Updated list of my favorite games (with QuestWords falling to #11 and D&D 5e to #12, and therefore off the list). QuestWorlds has seen many delays and until I play a commercially available version, it will fall of my list. Similarly, Wizards of the Coast recent debacle with their OGL changes and the announced future of OneD&D have left a bad test in my mouth.

By game, I mean more than the core rules, I mean a combination of the game mechanics and playability of the game, the robustness of 3rd party products or related games, and the game community for that system.

  1. Fate (Core, Condensed, Accelerated). I like to use a hack to use a single d6 die instead of Fate dice, an extended skill lists or 2-level skill lists, multiple skills for combat, and starting characters have 0 stress.
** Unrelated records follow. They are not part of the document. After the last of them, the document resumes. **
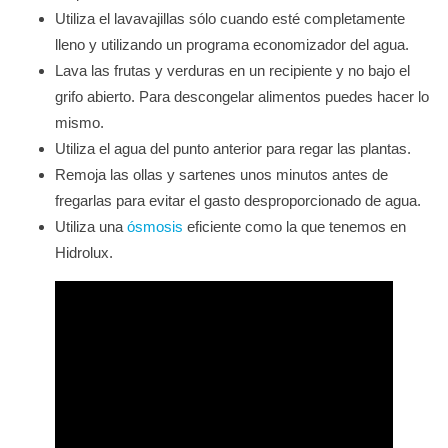
Utiliza el lavavajillas sólo cuando esté completamente
lleno y utilizando un programa economizador del agua.
Lava las frutas y verduras en un recipiente y no bajo el
grifo abierto. Para descongelar alimentos puedes hacer lo
mismo.
Utiliza el agua del punto anterior para regar las plantas.
Remoja las ollas y sartenes unos minutos antes de
fregarlas para evitar el gasto desproporcionado de agua.
Utiliza una
ósmosis
eficiente como la que tenemos en
Hidrolux.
  2. BX D&D (Old-School Essentials, Basic Fantasy, Starships and Spacemen, BX Gangbusters, Basic Fantasy, Labyrinth Lord, etc.). Simpler than AD&D, BX (or Basic / Expert, the Red Box D&D basic rules from the 1980s) have the largest suite of adventures and modules (except for maybe D&D 5e). The game focuses on rulings not rules and procedural adventure generation.
  3. d100 (BRP, Call of Cthulhu, Rivers of London, OpenQuest, Jackals Clash system, Amboria (coming soon), d00Lite). In particular, I like DWD’s  d00Lite series (FrontierSpace, CovertOps, Art of Wuxia, Barebones Fantasy). I have 65% in Shoot so my odds to hit with a gun are 65% — simple, intuitive, and very fast in gameplay to run these games.
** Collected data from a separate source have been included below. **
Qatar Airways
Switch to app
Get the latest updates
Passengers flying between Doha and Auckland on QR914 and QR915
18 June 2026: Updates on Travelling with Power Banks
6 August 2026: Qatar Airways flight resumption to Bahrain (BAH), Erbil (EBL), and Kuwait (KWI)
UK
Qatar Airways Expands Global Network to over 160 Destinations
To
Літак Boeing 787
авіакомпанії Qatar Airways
  4. Traveller (Mongoose Traveller, Cepheus Engine Games, Classic Traveller). I most like Mongoose Traveller, but with house rules to add grenade deviation, and adding a change in character creation to prevent sequencing issues. 2d6 mechanic is simple and intuitive. There are also dozens of genre-specific settings like Wild West, Noir Detectives, etc.
  5. D6 (WEG Star Wars, OpenD6, Mini6). I like to use HP instead of wound levels (rules-as-written in WEG Star Wars 1e produces an invulnerable Wookie). Play it where all characters are Jedi or no characters are Jedi to prevent balance issues.
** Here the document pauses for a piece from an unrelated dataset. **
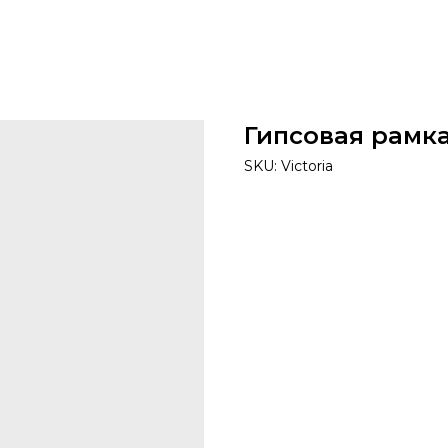
Гипсовая рамка
SKU:
Victoria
  6. Pendragon. Essentially a d100 RPG but scaling down to d20 rolls. The main appeal is the highly regarded, multi-generational The Great Pendragon Campaign. This rating is based on a read of the rules; I’ve never actually played it! This system could rise (or fall) after I’ve taken it for a spin.
  7. The One Ring 2e. I’ve mostly played Adventures in Middle-earth (5e), but in the future, I’d move to use the simpler and more narrative TOR rules.
  8. Savage Worlds. Both the latest Adventure Edition and Pathfinder Savage Worlds are cool-looking games. I’ve played Savage Worlds before, it is very focused on miniatures combat, so if that’s your thing, this is a great game!
  9. 13th Age. If you want a combat-as-sport game with balanced encounters, it’s hard to find a better system than this. Pathfinder 2e is also great at balanced combat but boy is it crunchy!).
  10. PbtA (Dungeon World, Masks). Narrative system, but mechanics and rules quality vary widely from setting to setting.